Zero is used to initialize blocks to zero. It is implemented
as the SCSI WRITE_SAME command which passes the device a
block's worth of data and has it write it multiple times.

More info on VAAI can be found here:
http://www.vmware.com/resources/techresources/10337

The krbd patches which use these requests are in vaai branch of
this tree:
https://github.com/mikechristie/linux-kernel

I did not submit them in this thread, because they depend on other
patches that are still being reviewed upstream and I did not want
to waste people's time reviewing them if they change. These OSD side
patches should be ok to review and merge, because the op format
and implementation should not change.

v3

  • Add CMPEXT miscompare offset back.
    v2
  • Integrated David's tracing fixes.
  • Dropped CMPEXT miscompare offset.

Mike Christie added 2 commits March 15, 2016 17:14
This adds a new ceph request writesame that writes a buffer of length
writesame.data_length bytes at writesame.offset over
writesame.length bytes.

This command maps to SCSI's WRITE SAME request, so users like LIO+rbd
can pass this to the OSD. Right now, it only saves having to transfer
writesame.length bytes over the network, but future versions will be
to fully offload it by passing it directly to the FS/devices if they
support it.

Signed-off-by: Mike Christie <mchristi@redhat.com>
This adds support for a new op cmpext. The request will read
extent.length bytes and compare them to extent.length bytes at
extent.offset on disk. If there is a miscompare the osd will return
-EILSEQ, and position in the buffer the offset was found and
the mismatched buffer that was read.

rbd will use this in a multi op request to implement the
SCSI COMPARE_AND_WRITE request which is used by VMware for
its atomic test and set request.

v3:
- Return mismatch offset on matching failures.

v2:
- Merge David's tracing fixes.
- Instead of returning the mismatch offset and buffer on matching
failure just return the buffer. The client can figure out the offset
if it needs it.

Signed-off-by: Mike Christie <mchristi@redhat.com>
@yuyuyu101
Copy link
Member

Hi @mikechristie

in my mind, VAAI is a block layer api spec which should integrate into librbd, why not implement this in RADOS instead of librbd?

@gregsfortytwo
Copy link
Member

@yuyuyu101 The purpose of these commands is to do data updates on the "disk"; doing it in librbd would require Read-Modify-Write. So they definitely need to happen on the OSD.

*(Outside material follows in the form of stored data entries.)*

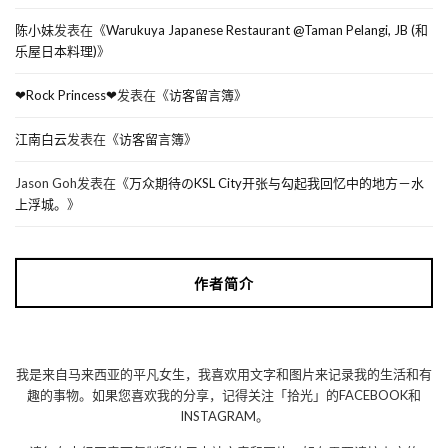
陈小妹
发表在《
Warukuya Japanese Restaurant @Taman Pelangi, JB (和
乐屋日本料理)
》
❤Rock Princess❤
发表在《
访客留言簿
》
江南白云
发表在《
访客留言簿
》
Jason Goh
发表在《
万众期待のKSL City开张与勾起我回忆中的地方－水
上浮城。
》
作者简介
我是来自马来西亚的平凡女生，我喜欢用文字和图片来记录我的生活和有
趣的事物。如果您喜欢我的分享，记得关注「拾光」的FACEBOOK和
INSTAGRAM。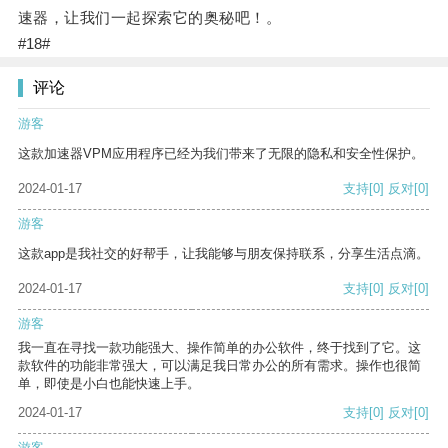
速器，让我们一起探索它的奥秘吧！。
#18#
评论
游客
这款加速器VPM应用程序已经为我们带来了无限的隐私和安全性保护。
2024-01-17
支持
[0]
反对
[0]
游客
这款app是我社交的好帮手，让我能够与朋友保持联系，分享生活点滴。
2024-01-17
支持
[0]
反对
[0]
游客
我一直在寻找一款功能强大、操作简单的办公软件，终于找到了它。这
款软件的功能非常强大，可以满足我日常办公的所有需求。操作也很简
单，即使是小白也能快速上手。
2024-01-17
支持
[0]
反对
[0]
游客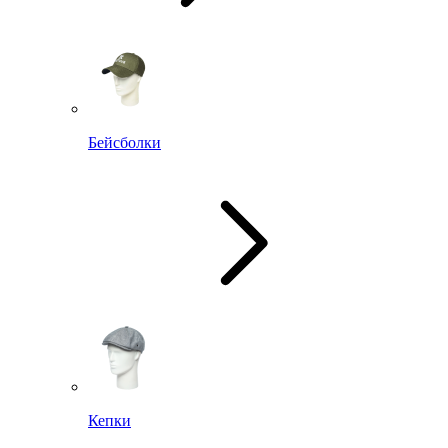
Бейсболки
Кепки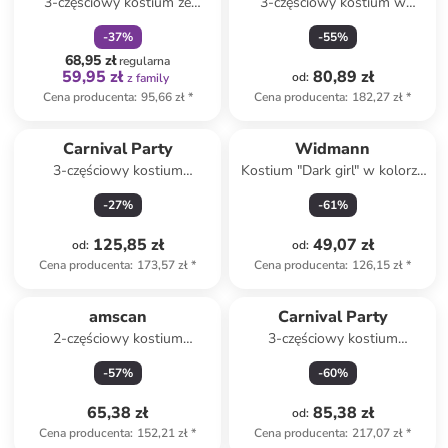
3-częściowy kostium ze
3-częściowy kostium w
wzorem
kolorze złoto-białym
-
37
%
-
55
%
68,95 zł
regularna
59,95 zł
80,89 zł
od
:
z family
Cena producenta
:
95,66 zł
*
Cena producenta
:
182,27 zł
*
Carnival Party
Widmann
3-częściowy kostium
Kostium "Dark girl" w kolorze
"Poseidon" w kolorze
czarnym
-
27
%
-
61
%
turkusowo-niebieskim
125,85 zł
49,07 zł
od
:
od
:
Cena producenta
:
173,57 zł
*
Cena producenta
:
126,15 zł
*
amscan
Carnival Party
2-częściowy kostium
3-częściowy kostium
"Ketchup" w kolorze
"Flapper" w kolorze czarnym
-
57
%
-
60
%
czerwonym
65,38 zł
85,38 zł
od
:
Cena producenta
:
152,21 zł
*
Cena producenta
:
217,07 zł
*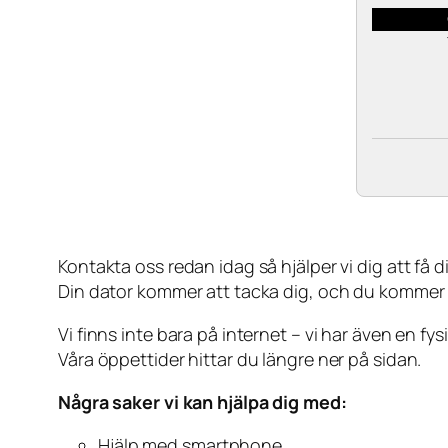
Kontakta oss redan idag så hjälper vi dig att få din
Din dator kommer att tacka dig, och du kommer
Vi finns inte bara på internet – vi har även en fy
Våra öppettider hittar du längre ner på sidan.
Några saker vi kan hjälpa dig med:
Hjälp med smartphone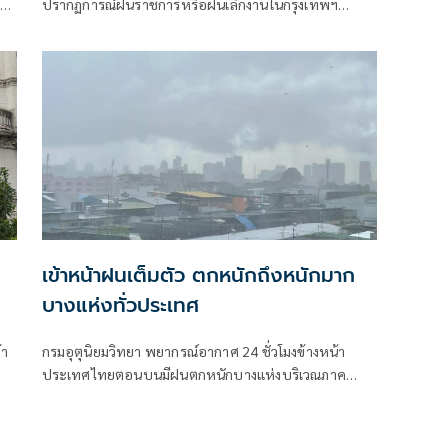
ือ
ปรากฏการณ์ฝนราชการหรือฝนเลิกงานในกรุงเทพฯ
พร้อมข้อความระบุว่า ไขข้อสงสัย…ทำไมช่วงหน้าฝน..ฝน
ชอบตกตอนเลิกงาน?
เข้าหน้าฝนเต็มตัว ตกหนักถึงหนักมาก
บางแห่งทั่วประเทศ
้า
กรมอุตุนิยมวิทยา พยากรณ์อากาศ 24 ชั่วโมงข้างหน้า
ประเทศไทยตอนบนมีฝนตกหนักบางแห่งบริเวณภาค
ม
เหนือ ภาคตะวันออกเฉียงเหนือ และภ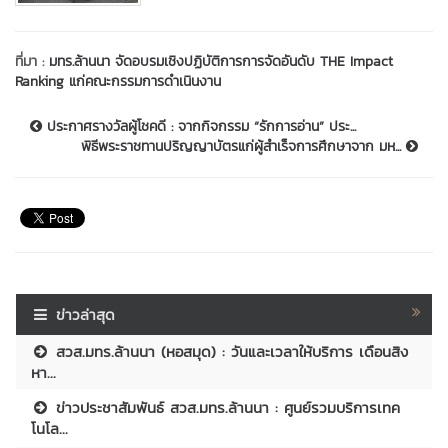
ที่มา :
มทร.ล้านนา จัดอบรมเชิงปฏิบัติการการจัดอันดับ THE Impact
Ranking แก่คณะกรรมการดำเนินงาน
ประกาศรางวัลผู้โชคดี : จากกิจกรรม “รักการอ่าน” ประ...
พิธีพระราชทานปริญญาบัตรแก่ผู้สำเร็จการศึกษาจาก มห...
ข่าวล่าสุด
สวส.มทร.ล้านนา (หอสมุด) : วันและเวลาให้บริการ เดือนสิง
หา...
ข่าวประชาสัมพันธ์ สวส.มทร.ล้านนา : ศูนย์รวมบริการเทค
โนโล...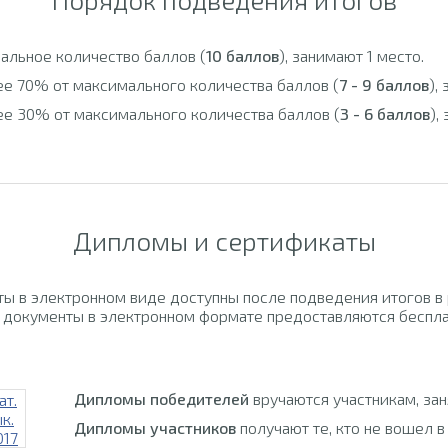
альное количество баллов (
10 баллов
), занимают 1 место.
ее 70% от максимального количества баллов (
7 - 9 баллов
),
ее 30% от максимального количества баллов (
3 - 6 баллов
),
Дипломы и сертификаты
ы в электронном виде доступны после подведения итогов в
 документы в электронном формате предоставляются беспла
Дипломы победителей
вручаются участникам, за
Дипломы участников
получают те, кто не вошел в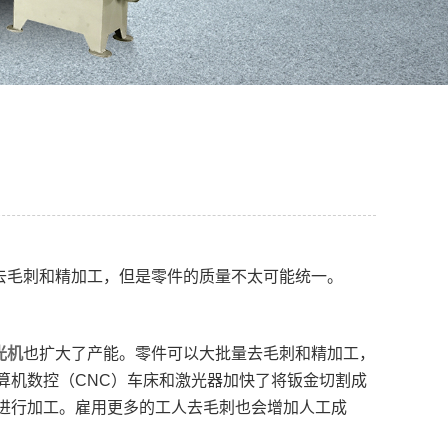
去毛刺和精加工，但是零件的质量不太可能统一。
光机
也扩大了产能。零件可以大批量去毛刺和精加工，
算机数控（CNC）车床和激光器加快了将钣金切割成
进行加工。雇用更多的工人去毛刺也会增加人工成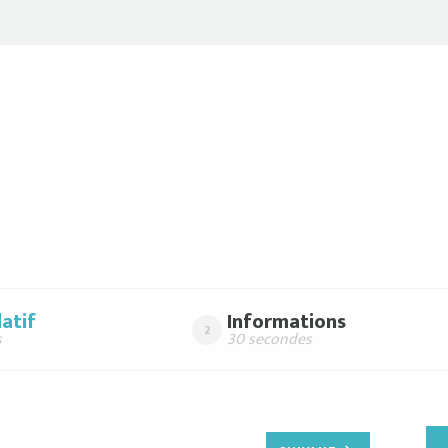
s
atif
Informations
2
s
30 secondes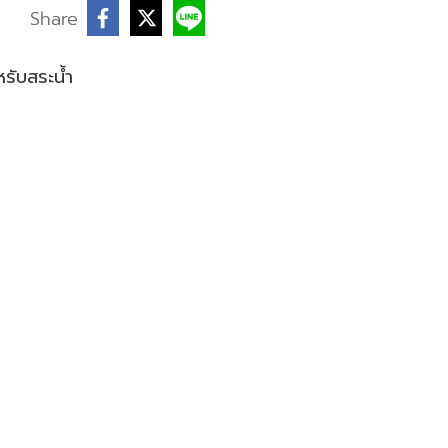
บ
Share
รับสระน้ำ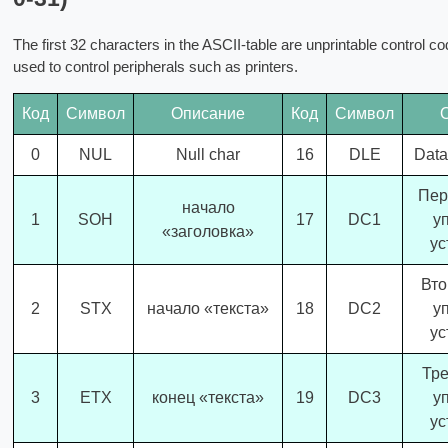
The first 32 characters in the ASCII-table are unprintable control c
used to control peripherals such as printers.
Код
Символ
Описание
Код
Символ
0
NUL
Null char
16
DLE
Data
Пер
начало
1
SOH
17
DC1
у
«заголовка»
ус
Вто
2
STX
начало «текста»
18
DC2
у
ус
Тре
3
ETX
конец «текста»
19
DC3
у
ус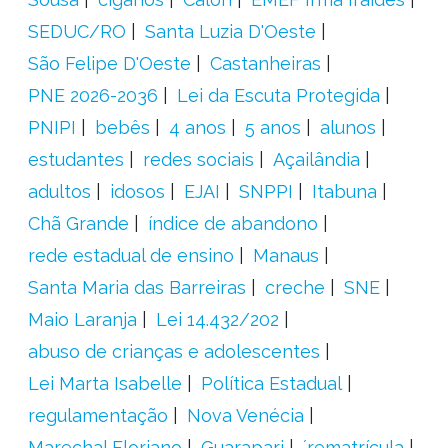
SEDUC/RO
Santa Luzia D'Oeste
São Felipe D'Oeste
Castanheiras
PNE 2026-2036
Lei da Escuta Protegida
PNIPI
bebês
4 anos
5 anos
alunos
estudantes
redes sociais
Açailândia
adultos
idosos
EJAI
SNPPI
Itabuna
Chã Grande
índice de abandono
rede estadual de ensino
Manaus
Santa Maria das Barreiras
creche
SNE
Maio Laranja
Lei 14.432/202
abuso de crianças e adolescentes
Lei Marta Isabelle
Política Estadual
regulamentação
Nova Venécia
Marechal Floriano
Guarapari
´rematrícula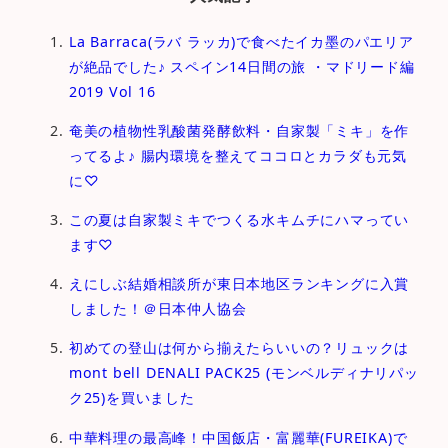
La Barraca(ラバ ラッカ)で食べたイカ墨のパエリア
が絶品でした♪ スペイン14日間の旅 ・マドリード編
2019 Vol 16
奄美の植物性乳酸菌発酵飲料・自家製「ミキ」を作
ってるよ♪ 腸内環境を整えてココロとカラダも元気
に♡
この夏は自家製ミキでつくる水キムチにハマってい
ます♡
えにしぶ結婚相談所が東日本地区ランキングに入賞
しました！＠日本仲人協会
初めての登山は何から揃えたらいいの？リュックは
mont bell DENALI PACK25 (モンベルディナリパッ
ク25)を買いました
中華料理の最高峰！中国飯店・富麗華(FUREIKA)で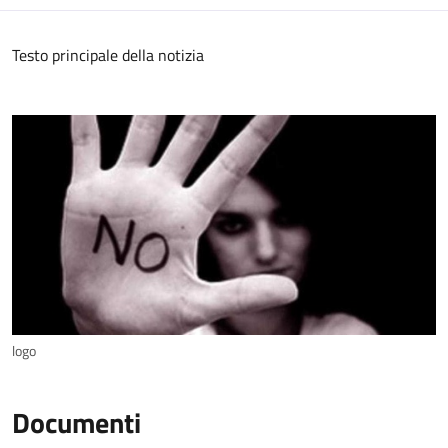
Testo principale della notizia
logo
Documenti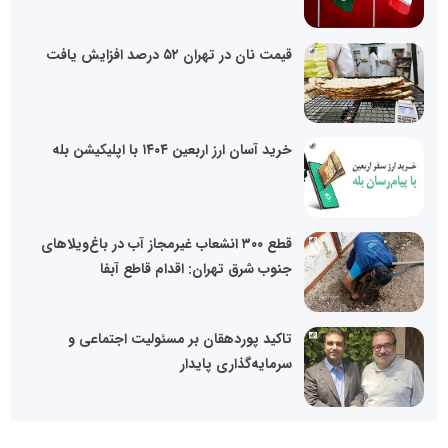
قیمت نان در تهران ۵۲ درصد افزایش یافت
خرید آسان ارز اربعین ۱۴۰۴ با اپلیکیشن بله
قطع ۳۰۰ انشعاب غیرمجاز آب در باغ‌ویلاهای
جنوب شرق تهران: اقدام قاطع آبفا
تاکید پوردهقان بر مسئولیت اجتماعی و
سرمایه‌گذاری پایدار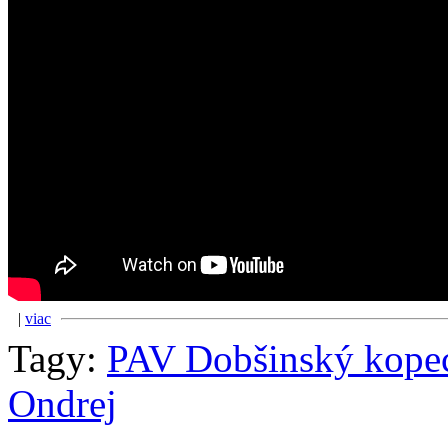
|
viac
Tagy:
PAV Dobšinský kope
Ondrej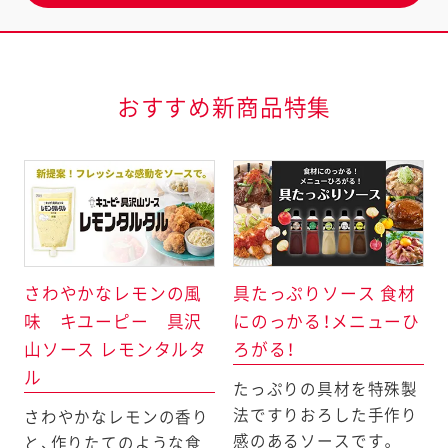
おすすめ新商品特集
さわやかなレモンの風
具たっぷりソース 食材
味 キユーピー 具沢
にのっかる！メニューひ
山ソース レモンタルタ
ろがる！
キユーピー
キユーピー
キユーピー
具たっぷりソース ねぎ
キユーピー
具たっぷりソース トマ
ル
たっぷりの具材を特殊製
具沢山ソース レモンタ
チルドドレッシング シ
マオンソース
塩
野菜がうまい！ やみつき
トガーリック
法ですりおろした手作り
さわやかなレモンの香り
ルタル
ェフズオニオン
になる旨たれ
感のあるソースです。
と、作りたてのような食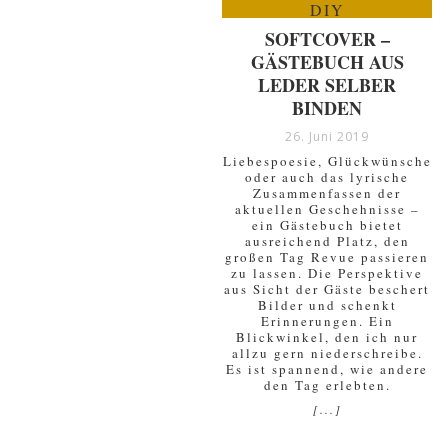
SOFTCOVER –
GÄSTEBUCH AUS
LEDER SELBER
BINDEN
26. Juni 2019
Liebespoesie, Glückwünsche
oder auch das lyrische
Zusammenfassen der
aktuellen Geschehnisse –
ein Gästebuch bietet
ausreichend Platz, den
großen Tag Revue passieren
zu lassen. Die Perspektive
aus Sicht der Gäste beschert
Bilder und schenkt
Erinnerungen. Ein
Blickwinkel, den ich nur
allzu gern niederschreibe.
Es ist spannend, wie andere
den Tag erlebten.
[...]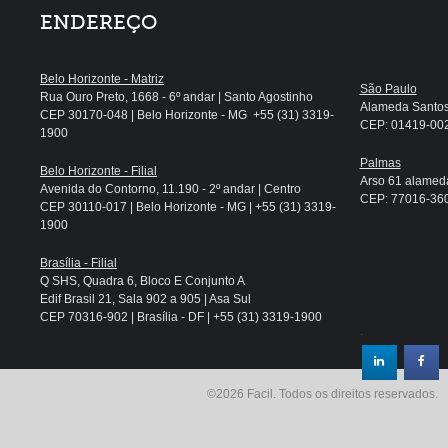
ENDEREÇO
Belo Horizonte - Matriz
São Paulo
Rua Ouro Preto, 1668 - 6º andar | Santo Agostinho
Alameda Santos, 
CEP 30170-048 | Belo Horizonte - MG +55 (31) 3319-
CEP: 01419-002 
1900
Palmas
Belo Horizonte - Filial
Arso 61 alameda
Avenida do Contorno, 11.190 - 2º andar | Centro
CEP: 77016-360 
CEP 30110-017 | Belo Horizonte - MG | +55 (31) 3319-
1900
Brasília - Filial
Q SHS, Quadra 6, Bloco E Conjunto A
Edif Brasil 21, Sala 902 a 905 | Asa Sul
CEP 70316-902 | Brasília - DF | +55 (31) 3319-1900
.
©2026 Facil. Todos os direitos reservados.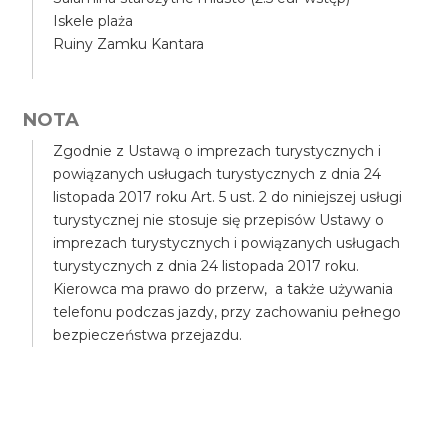
Iskele plaża
Ruiny Zamku Kantara
NOTA
Zgodnie z Ustawą o imprezach turystycznych i
powiązanych usługach turystycznych z dnia 24
listopada 2017 roku Art. 5 ust. 2 do niniejszej usługi
turystycznej nie stosuje się przepisów Ustawy o
imprezach turystycznych i powiązanych usługach
turystycznych z dnia 24 listopada 2017 roku.
Kierowca ma prawo do przerw, a także używania
telefonu podczas jazdy, przy zachowaniu pełnego
bezpieczeństwa przejazdu.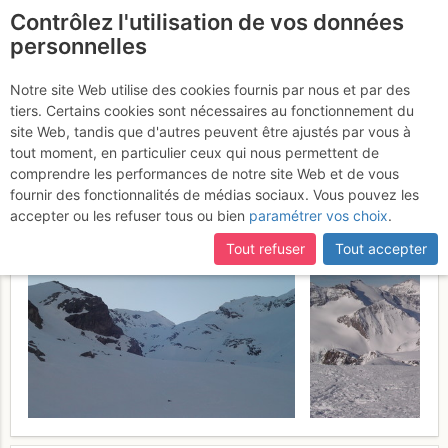
Contrôlez l'utilisation de vos données
fr
personnelles
Pointe Francesetti :
Notre site Web utilise des cookies fournis par nous et par des
tiers. Certains cookies sont nécessaires au fonctionnement du
Versant W par le Plan des
site Web, tandis que d'autres peuvent être ajustés par vous à
Evettes
tout moment, en particulier ceux qui nous permettent de
Mercredi 10 mai 2017
comprendre les performances de notre site Web et de vous
fournir des fonctionnalités de médias sociaux. Vous pouvez les
accepter ou les refuser tous ou bien
paramétrer vos choix
.
Tout refuser
Tout accepter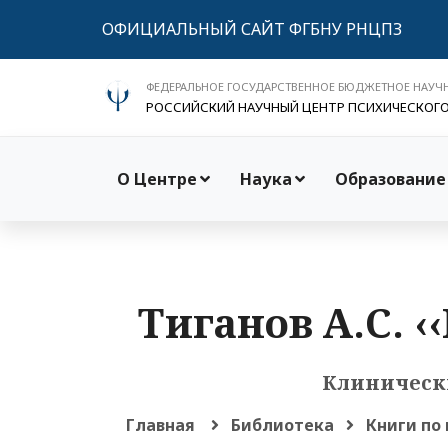
ОФИЦИАЛЬНЫЙ САЙТ ФГБНУ РНЦПЗ
ФЕДЕРАЛЬНОЕ ГОСУДАРСТВЕННОЕ БЮДЖЕТНОЕ НАУЧ
РОССИЙСКИЙ НАУЧНЫЙ ЦЕНТР ПСИХИЧЕСКОГ
О Центре
Наука
Образование
Тиганов А.С. 
Клиническ
Главная
Библиотека
Книги по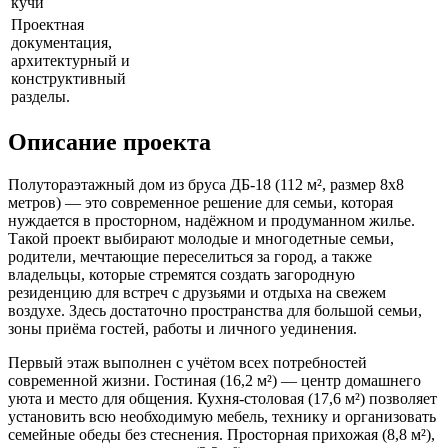
кучи
Проектная
документация,
архитектурный и
конструктивный
разделы.
Описание проекта
Полутораэтажный дом из бруса ДБ-18 (112 м², размер 8х8
метров) — это современное решение для семьи, которая
нуждается в просторном, надёжном и продуманном жилье.
Такой проект выбирают молодые и многодетные семьи,
родители, мечтающие переселиться за город, а также
владельцы, которые стремятся создать загородную
резиденцию для встреч с друзьями и отдыха на свежем
воздухе. Здесь достаточно пространства для большой семьи,
зоны приёма гостей, работы и личного уединения.
Первый этаж выполнен с учётом всех потребностей
современной жизни. Гостиная (16,2 м²) — центр домашнего
уюта и место для общения. Кухня-столовая (17,6 м²) позволяет
установить всю необходимую мебель, технику и организовать
семейные обеды без стеснения. Просторная прихожая (8,8 м²),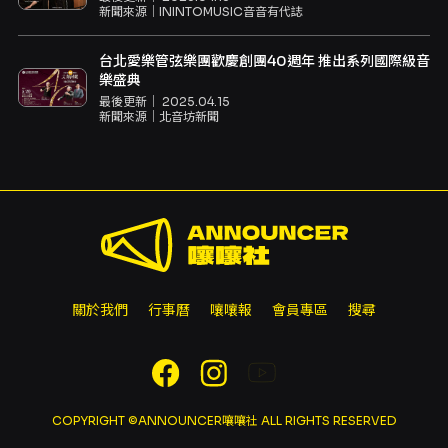
新聞來源｜
ININTOMUSIC音音有代誌
台北愛樂管弦樂團歡慶創團40週年 推出系列國際級音
樂盛典
最後更新｜
2025.04.15
新聞來源｜
北音坊新聞
關於我們
行事曆
嚷嚷報
會員專區
搜尋
COPYRIGHT ©ANNOUNCER嚷嚷社 ALL RIGHTS RESERVED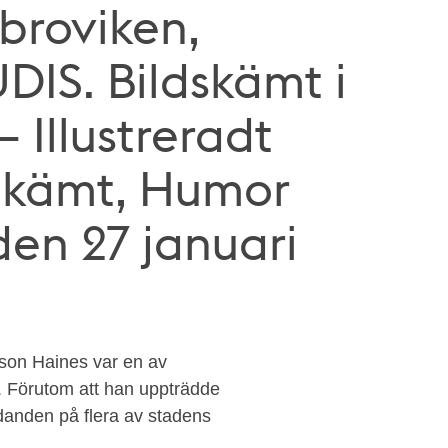
broviken,
DIS. Bildskämt i
 Illustreradt
Skämt, Humor
 den 27 januari
son Haines var en av
. Förutom att han uppträdde
danden på flera av stadens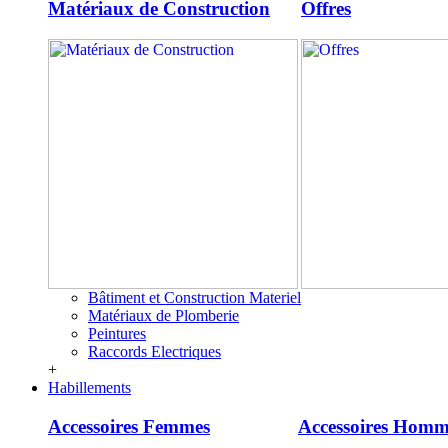
Matériaux de Construction
Offres
Bâtiment et Construction Materiel
Matériaux de Plomberie
Peintures
Raccords Electriques
+
Habillements
Accessoires Femmes
Accessoires Homm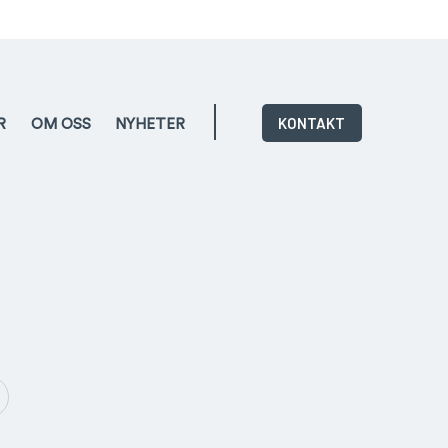
KONTAKT
R
OM OSS
NYHETER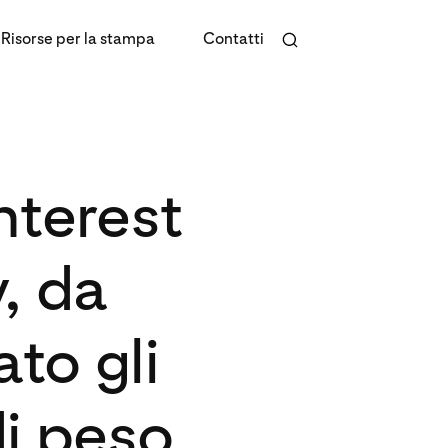
Risorse per la stampa
Contatti
nterest
y, da
to gli
di peso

@mikechristie, is there a particular reason these need to be OSD ops and not class operations? The particular operations seem awfully specific and unlikely to be reused by other kinds of clients.

@yuyuyu101
Copy link
Member

@gregsfortytwo yep, I also means we could impl detail logics in librbd layer, and leave generic CAS things to rados.

Oh, I guess you will impl it in kernel rbd firstly.

@mikechristie
Copy link
Author

@yuyuyu101, Yes, it is implemented in the kernel only right now. Here are the patches that are being proposed upstream:

https://github.com/mikechristie/linux-kernel/commits/vaai

@gregsfortytwo, You mean implement them as rbd cls ops in src/cls/rbd/cls_rbd.cc right? I swear I saw a comment in the ceph code saying something about being able to compare extents could be useful, so I went wild and implemented both as a OSD ops. I cannot find this comment, so maybe I was seeing things :) I think you are probably right and the only user would be rbd for this ESX support.

@gregsfortytwo
Copy link
Member

Yeah, that's what I meant. (Or perhaps as a separate object class, if that's desirable in terms of auth caps or something.)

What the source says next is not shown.